Disaster planning proposal doesn't get state support - Hawaii News Now - KGMB and KHNL

Disaster planning proposal doesn’t get state support

Karen Awana Karen Awana
Maj. Gen. Robert Lee Maj. Gen. Robert Lee

By Tim Sakahara - bio | email

HONOLULU (HawaiiNewsNow) - Thousands of families living on leeward Oahu may be getting special attention next time a tsunami, hurricane or disaster comes that way.  But there's a debate at the capitol over who should be responsible for creating their evacuation plan.

On February 27, tsunami day people got to high ground by climbing roofs and ridges, but not everyone can do that, especially the elderly, disabled or homeless.  That's why State Representative Karen Awana wants a law requiring a disaster plan for the Waianae coast.

"We want to be able to have a plan in place instead of always being behind the eight ball and addressing it after the fact," said Rep. Awana, (D) Nanakuli, Lualualei, Maili.

Farrington Highway is the only way in and out of the leeward side.  It's been shut down often including on tsunami day.  The bill calls for the community to come together to prepare for the next event.

"Because unfortunately government will not save us in times of natural disasters. We have to find a way as a community to collectively work together to see how we can help ourselves," said Rep. Awana.

"We opposed it originally because the way it was worded it would be spending state dollars," said Maj. Gen. Robert Lee, Adjutant General, State of Hawaii.

Maj. Gen. Lee says the state should only fill in the gaps.  It's up to the City of Honolulu to take the lead.  Furthermore he says the city is getting $1.6 million this year for catastrophic planning just like this.  And the city received a total of $3.4 million in 2008 and 2009 for catastrophic disaster planning, whereas the state's budget is a disaster of its own.
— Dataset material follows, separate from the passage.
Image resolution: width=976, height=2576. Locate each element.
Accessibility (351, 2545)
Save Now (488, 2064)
"The law basically holds our feet to the fire if you will and there are good reasons for that and there are not so good reasons, but it holds our feet to the fire and if you're going to do that you have to take a look at the resources we have.  If you're going to make it a requirement then you have to take a look at the resources to deliver. Without the law we can go ahead and do these kinds of things as we see need fit without a timetable pushing us so we can deliver the kind of product we need," said Ed Teixeira, State Civil Defense Vice Director.  "I don't want to say that we're giving excuses or trying to pass the buck but that's a reality. We would love to do more but it's going to take some time and its going to take some additional resources."

"There are monies out there within government and that I realize and to put a price on people's lives I think that is very short sided," said Rep. Awana.

The disaster plan bill is still alive at the capitol.  If passed the state civil defense estimates it would cost the state $194,000.